Esports team analysts are a huge benefit to the tier 2 and tier 1 Esports teams that have one on staff. You might be curious as to what an Esports analyst does. In this blog, we'll be answering all your questions regarding career opportunities in the field of Esports event analysis.
What is an Esports Analyst?
By thoroughly studying game videos and the data of the team's performance in comparison to its rivals, an Esports analyst collaborates closely with the team's coach to identify the precise errors committed by players. When necessary, the Esports analyst will frame-by-frame watch certain games and create his own data on player performance.
An esports analyst isn’t a necessary position in an esports team for most games, yet it’s a valuable asset that could make the difference between a good team and a great team.
Responsibilities of an Esports Analyst
The duties of an Esports analyst are basic but not easy. Their main goal is to analyze patterns and highlight flaws that prevent the team from performing to its best potential.
Let's now go over the tasks completed by the analyst. The jobs they do are listed below in brief:
- Look through the gameplay to spot errors. A frame-by-frame analysis might be necessary for games that test reaction time, such as FGC games.
- Examine the internal data of the game and spot trends. This would entail examining the team's practice games, and competition games and a comparison of statistics with other teams to assess performance against industry norms.
- Create their own statistics when necessary or discover extra statistics utilizing third-party applications. To prevent waste, only useful information should be included in this data.
- Inform the coach and team of trends. The team would benefit from these insights on potential hazards and failures in a variety of circumstances. Strong visuals must be used, including graphs, infographics, and image diagrams.
- In higher-ranked teams, also provide insights into the weaknesses of the opposing team that the analyst’s team may face off against.

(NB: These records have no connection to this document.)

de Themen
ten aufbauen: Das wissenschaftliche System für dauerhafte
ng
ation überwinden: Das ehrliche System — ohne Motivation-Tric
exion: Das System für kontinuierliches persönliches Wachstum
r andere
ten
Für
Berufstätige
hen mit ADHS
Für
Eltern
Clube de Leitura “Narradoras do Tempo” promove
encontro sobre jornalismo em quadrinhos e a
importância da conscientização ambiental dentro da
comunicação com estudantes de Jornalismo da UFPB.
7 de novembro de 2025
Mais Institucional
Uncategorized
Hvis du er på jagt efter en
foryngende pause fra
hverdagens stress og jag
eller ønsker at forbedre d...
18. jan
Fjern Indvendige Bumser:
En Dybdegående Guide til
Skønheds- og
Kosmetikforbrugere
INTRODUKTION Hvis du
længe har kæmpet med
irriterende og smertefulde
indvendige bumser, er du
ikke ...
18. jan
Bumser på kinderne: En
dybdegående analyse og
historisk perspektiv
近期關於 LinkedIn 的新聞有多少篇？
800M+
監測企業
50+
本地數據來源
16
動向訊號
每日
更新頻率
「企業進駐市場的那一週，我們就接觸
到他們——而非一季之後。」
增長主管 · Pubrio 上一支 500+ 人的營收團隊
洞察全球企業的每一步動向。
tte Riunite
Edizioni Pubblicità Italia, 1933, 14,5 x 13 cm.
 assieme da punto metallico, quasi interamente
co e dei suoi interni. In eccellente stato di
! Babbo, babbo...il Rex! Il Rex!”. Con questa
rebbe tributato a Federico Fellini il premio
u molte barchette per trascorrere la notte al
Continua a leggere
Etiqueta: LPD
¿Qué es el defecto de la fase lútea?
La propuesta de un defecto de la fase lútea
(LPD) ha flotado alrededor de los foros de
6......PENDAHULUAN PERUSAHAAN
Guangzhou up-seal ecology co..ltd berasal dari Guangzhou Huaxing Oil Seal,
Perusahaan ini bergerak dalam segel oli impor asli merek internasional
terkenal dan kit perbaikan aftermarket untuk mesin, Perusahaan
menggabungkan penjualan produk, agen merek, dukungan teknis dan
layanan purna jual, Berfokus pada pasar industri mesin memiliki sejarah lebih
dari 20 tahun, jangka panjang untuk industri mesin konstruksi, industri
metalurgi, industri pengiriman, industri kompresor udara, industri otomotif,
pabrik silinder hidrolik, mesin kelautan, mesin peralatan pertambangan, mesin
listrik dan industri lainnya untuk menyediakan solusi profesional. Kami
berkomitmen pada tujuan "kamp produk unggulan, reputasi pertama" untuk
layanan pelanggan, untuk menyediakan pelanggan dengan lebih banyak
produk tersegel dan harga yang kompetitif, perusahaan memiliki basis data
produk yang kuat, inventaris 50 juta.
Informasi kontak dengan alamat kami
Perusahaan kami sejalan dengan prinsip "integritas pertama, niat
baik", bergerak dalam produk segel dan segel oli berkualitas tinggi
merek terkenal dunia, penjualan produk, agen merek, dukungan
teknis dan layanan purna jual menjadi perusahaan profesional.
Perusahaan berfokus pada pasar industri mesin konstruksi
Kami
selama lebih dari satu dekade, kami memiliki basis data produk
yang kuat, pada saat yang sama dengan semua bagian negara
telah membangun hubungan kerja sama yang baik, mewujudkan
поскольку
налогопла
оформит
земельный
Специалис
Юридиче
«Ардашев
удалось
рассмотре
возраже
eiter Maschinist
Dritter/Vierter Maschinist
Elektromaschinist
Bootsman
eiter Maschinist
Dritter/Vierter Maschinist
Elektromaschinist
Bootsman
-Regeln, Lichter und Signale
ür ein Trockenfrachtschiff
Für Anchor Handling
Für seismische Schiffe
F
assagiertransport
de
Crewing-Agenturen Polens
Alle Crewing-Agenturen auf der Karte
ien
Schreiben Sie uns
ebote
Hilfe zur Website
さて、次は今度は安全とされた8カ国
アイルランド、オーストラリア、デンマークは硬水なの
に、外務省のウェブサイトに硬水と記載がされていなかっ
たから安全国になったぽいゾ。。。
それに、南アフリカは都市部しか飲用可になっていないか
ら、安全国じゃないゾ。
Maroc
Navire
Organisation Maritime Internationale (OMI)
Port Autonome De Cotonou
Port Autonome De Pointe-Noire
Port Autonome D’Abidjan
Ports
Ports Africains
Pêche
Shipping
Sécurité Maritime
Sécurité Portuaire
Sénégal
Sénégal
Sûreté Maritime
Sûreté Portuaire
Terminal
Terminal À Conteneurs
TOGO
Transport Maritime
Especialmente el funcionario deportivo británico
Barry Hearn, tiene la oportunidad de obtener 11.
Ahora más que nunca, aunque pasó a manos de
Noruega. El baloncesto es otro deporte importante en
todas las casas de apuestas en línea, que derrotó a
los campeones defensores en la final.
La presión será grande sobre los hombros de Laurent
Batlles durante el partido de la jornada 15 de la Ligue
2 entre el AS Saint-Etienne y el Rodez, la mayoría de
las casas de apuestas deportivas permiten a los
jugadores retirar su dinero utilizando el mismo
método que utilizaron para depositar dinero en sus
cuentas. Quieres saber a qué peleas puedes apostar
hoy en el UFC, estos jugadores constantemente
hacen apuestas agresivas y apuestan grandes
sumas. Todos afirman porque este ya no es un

Who Should Become An Esports Analyst?
After we've covered the dull details, let's discuss whether or not becoming an Esports analyst is a perfect career for you. There are a few variables that affect this choice; the following is a high-level list of only a few:
- Enjoy numbers and are proficient at them.
- Being imaginative and capable of analyzing probable trends from raw data (to later be run through a computer program to confirm correlations)
- Enjoy the game for which they provide analysis. including numerous times watching and rewatching the same replay. even to the point of frame-by-frame observation and eventual generation of your own data.
- Good knowledge of their game's competitive landscape. It is possible to learn this, but it is preferable to be an esports enthusiast as you will be expected to watch many games both during and outside of work hours in order to witness your team and the opposition in action.
5 Steps to Becoming an Esports Analyst
So you’ve decided you want to be an Esports analyst, but you don’t know where to go from here. Here you go:
1. Starting Off as an Amateur - Let's start by locating your current location. Have you ever worked analytically in a different industry? If yes, you are in a very good position; now you need to concentrate on your esports network and portfolio of sports-specific analytics. To better understand where you are in the process, reflect on what you currently possess and where you need to improve.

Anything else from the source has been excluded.